Source: LA Times

With the economy and the weather slowly improving, the barbecue grill beckons. But the pork chops could be out of reach.

Sticker shock is arriving at a supermarket meat case near you, as cattle, hog and poultry prices soar in speculator-influenced commodity markets.

The upturn has put an end to a long downward spiral for livestock producers, who until recently have been losing money on every animal they brought to market.

Given the recent strength in retail sales overall, U.S. consumers may be willing to pay a little more for their animal protein. But that’s no sure thing, and some farmers worry about the steeper price tags on tenderloins and spare ribs while the unemployment rate is at 9.7%.

“It is a big concern,” said Brent Scholl, a Polo, Ill., pork producer. “We need a product that people are going to want, even if it costs more.”

For the last two years, meat prices have sagged, and retail shoppers have enjoyed good deals at the farmer’s expense.

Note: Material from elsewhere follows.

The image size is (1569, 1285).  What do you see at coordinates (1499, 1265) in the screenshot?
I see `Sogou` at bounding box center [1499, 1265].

Scholl, who heads the Illinois Pork Producers Assn., said he marketed 13,000 hogs at an average loss of $22 apiece during 2008 and 2009.

Now he’s making almost that much in profit on every pig he sells, and he is using the futures market to lock in favorable prices for months to come, Scholl said. The U.S. Department of Agriculture recently forecast sharply higher prices for cattle and hogs through the summer.

Hedge fund managers and other speculators have been buying, attracted by the trading action. Many view commodities as a hedge against inflation, and they account for a sizable share of open contracts.

Two years ago, when gasoline at the pump topped out at more than $4 a gallon, speculators took the blame. So far in the livestock markets, they’re “a factor” but not the primary reason for the recent run-up, said Ronald Plain, an agricultural economist at the University of Missouri.